Yeni Gerçekçilik Ustaları: De Sica ve Visconti

İtalyan sinemasının iki büyük ustası Vittorio de Sica ve Luchino Visconti’nin filmlerini paylaşmak istedik. De Sica’nın “Bisiklet Hırsızları” ve Visconti’nin “Düşman Kardeşler” filmleri ikinci savaş sonrasındaki İtalya’ya gerçekçi bir bakış sunuyor.

“Bisiklet Hırsızları…”

Vittorio de Sica’nın (1901-1974), İkinci Dünya savaşı sonrasında Roma’da geçen 1948 yapımı siyah-beyaz “Ladri di Biciclette-Bisiklet Hırsızları”, yıkıntılar içindeki bir ülkedeki, İtalya’daki yoksulluğa ve açlığa derin bakışlı bir film. Filmin senaryosunu yönetmenle beraber Cesare Zavattini, Suso Cecchi d’Amico, Oreste Biancoli, Adolfo Franci ve Gerardo Guerrieri ortak yazmışlar. Film, Luigi Bartolini’nin romanından uyarlanmış. Çarpıcı ve öğretici fotoğrafları da kameraman Carlo Montuori çekmiş. Filmde zincirlemeli geçişle ve kaydırmalı çekimler de yapmış yönetmen. Hüzünlü müzikleri de Alessandro Cicognini bestelemiş. Fonda duyulan bu hüzünlü müzikler, yoksulların içindeki kederleri yansıtıyor sanki. Filmin hikâyesi üç gün kadar sürüyor. Bir de bu filmin oyuncuları amatörler. Film ülkemizde 1958’de vizyona çıktı.

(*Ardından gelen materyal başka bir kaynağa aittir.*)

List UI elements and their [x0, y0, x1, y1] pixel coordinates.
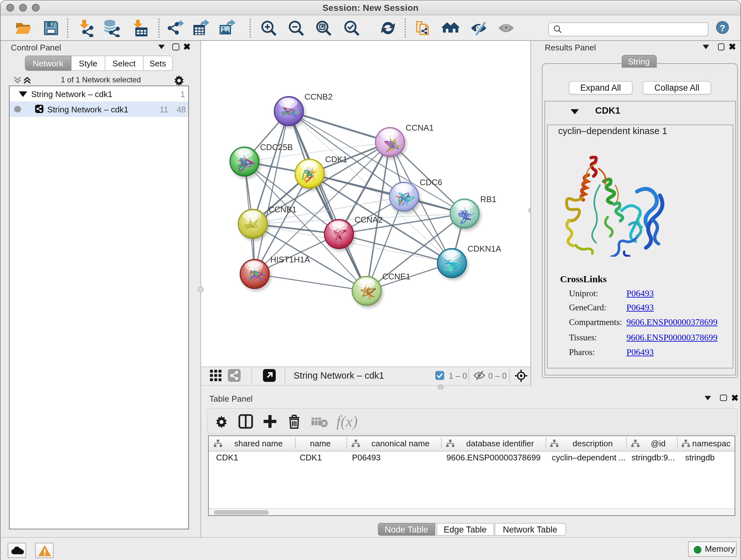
svg-text:CCNB1: CCNB1: [268, 205, 296, 214]
svg-text:RB1: RB1: [480, 194, 496, 204]
svg-text:CCNA2: CCNA2: [354, 215, 383, 225]
svg-text:HIST1H1A: HIST1H1A: [270, 255, 310, 264]
svg-text:f(x): f(x): [336, 414, 358, 430]
svg-text:CDK1: CDK1: [325, 154, 347, 164]
svg-text:CCNE1: CCNE1: [382, 272, 410, 281]
svg-text:CCNA1: CCNA1: [406, 123, 434, 132]
svg-text:CDC6: CDC6: [420, 178, 442, 187]
svg-text:CDKN1A: CDKN1A: [468, 244, 501, 253]
svg-text:CCNB2: CCNB2: [305, 92, 333, 102]
svg-text:CDC25B: CDC25B: [260, 142, 293, 152]
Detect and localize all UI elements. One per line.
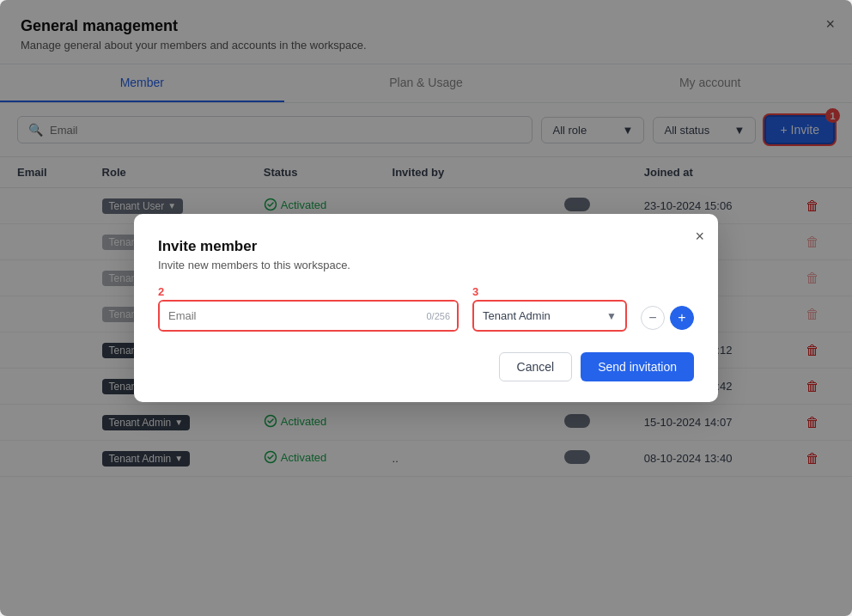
role-column: 3 Tenant Admin Tenant User ▼ <box>472 285 627 332</box>
remove-row-button[interactable]: − <box>641 306 665 330</box>
invite-modal: × Invite member Invite new members to th… <box>134 214 718 402</box>
main-panel: General management Manage general about … <box>0 0 852 616</box>
add-row-button[interactable]: + <box>670 306 694 330</box>
modal-actions: Cancel Send invitation <box>158 352 694 381</box>
email-field-wrap: 0/256 <box>158 300 459 332</box>
role-select[interactable]: Tenant Admin Tenant User <box>474 302 606 330</box>
email-column: 2 0/256 <box>158 285 459 332</box>
modal-title: Invite member <box>158 238 694 255</box>
role-select-wrap: Tenant Admin Tenant User ▼ <box>472 300 627 332</box>
row-controls: − + <box>641 285 694 332</box>
send-invitation-button[interactable]: Send invitation <box>581 352 694 381</box>
modal-close-button[interactable]: × <box>695 228 704 246</box>
modal-overlay: × Invite member Invite new members to th… <box>0 0 852 616</box>
cancel-button[interactable]: Cancel <box>499 352 573 381</box>
chevron-down-icon: ▼ <box>606 310 625 322</box>
email-field[interactable] <box>160 302 457 330</box>
step-2-label: 2 <box>158 285 459 298</box>
step-3-label: 3 <box>472 285 627 298</box>
char-count: 0/256 <box>426 311 450 321</box>
modal-subtitle: Invite new members to this workspace. <box>158 259 694 271</box>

Bu film, iki yıldır işsiz Antonio Ricci’nin (Lamberto Maggiorani) ve ailesinin hikâyesi. Karısı Maria (Lianella Carell), ilkokul öğrencisi oğulları Bruno (Enzo Staiola) ve yeni doğmuş bebekleriyle yoksul evlerinde yarı tok, yarı aç yaşamaya çabalıyor Antonio. Aslında birçok ailenin hikâyesiydi bu. Hatta bisikleti çalan genç Alfredo’nun (Vittorio Antonucci) ve ailesinin de. Tramvaylara, belediye otobüslerine tıkış tıkış binmiş insanların da. Bu filmde gördüğünüz her şey gerçeklik içinde. Bir ara bütün bunların İtalya’dan değil de şimdiki ülkemizden yansımalar olduğunu sanıyorsunuz. Yoksulluğu, açlığı ve işsizliği düşünüyorsunuz.

Antonio, duvarlara afiş yapıştırma işi buluyor. Ama bu işi alabilmesi için bir bisikleti olması gerekiyor. Parası olmayan Antonio bisiklete nasıl sahip olacaktı? Umutsuzca eve doğru giderken, sokaktaki çeşmeden su dolduran karısı Maria’ya umutsuz durumu anlatıyor. Kadınlar güçlü ve umutsuz anlarda hayata anlam katabiliyorlar. Kullanılmış ve kullanılmamış yatak çarşaflarını eskiciye satıp zar eski bir zar zor eski 1935 model Fides bisiklete sahip oluyorlar. Bu bisiklet maaşın yanında fazla mesai ve pirimler de kazandıracak
aileye. Kazan kaynayacak ve çocukları güvenle büyüyecekler. Karısı, geleceği gördüğü söylenen “Kutsal Kadın”a (Ida Arms) uğruyor önce Antonio’nun. Yeni iş üniformasını gururla giyen Antonio, sabahın ilk zamanlarında oğlu Bruno’yla Roma’nın içine dalıyorlar. Küçük Bruno bir benzincide çırak olarak çalışıyor bu yaz aylarında. İşi öğrenmeye çalışan Antonio, güzel günleri hayal ederken, genç biri bisikletini çalıyor. Peşinden koşsa da hırsızın izini kaybediyor. Önce polise başvuruyor. Ama umutsuzluk karakol manzarasından yansıyor görüntüye. Partiden arkadaşı Baiocco’dan (Gino Saltamerenda) yardım istiyor. Baiocco, partide tiyatroda bir oyunda oynuyor.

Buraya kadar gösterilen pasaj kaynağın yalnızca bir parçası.